(Data to process)
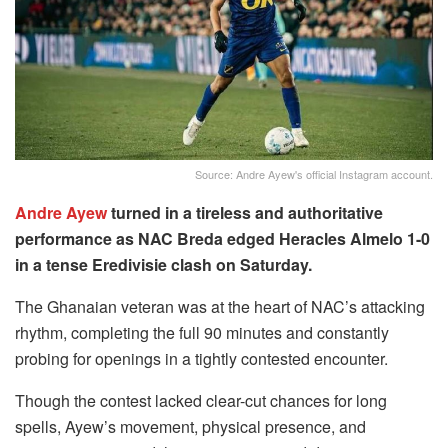
Source: Andre Ayew's official Instagram account.
Andre Ayew
turned in a tireless and authoritative
performance as NAC Breda edged Heracles Almelo 1-0
in a tense Eredivisie clash on Saturday.
The Ghanaian veteran was at the heart of NAC’s attacking
rhythm, completing the full 90 minutes and constantly
probing for openings in a tightly contested encounter.
Though the contest lacked clear-cut chances for long
spells, Ayew’s movement, physical presence, and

(What the task requires)
Each record above goes into the copy unchanged; the pictures do not.

(Response)
Source: Andre Ayew's official Instagram account.
Andre Ayew
turned in a tireless and authoritative
performance as NAC Breda edged Heracles Almelo 1-0
in a tense Eredivisie clash on Saturday.
The Ghanaian veteran was at the heart of NAC’s attacking
rhythm, completing the full 90 minutes and constantly
probing for openings in a tightly contested encounter.
Though the contest lacked clear-cut chances for long
spells, Ayew’s movement, physical presence, and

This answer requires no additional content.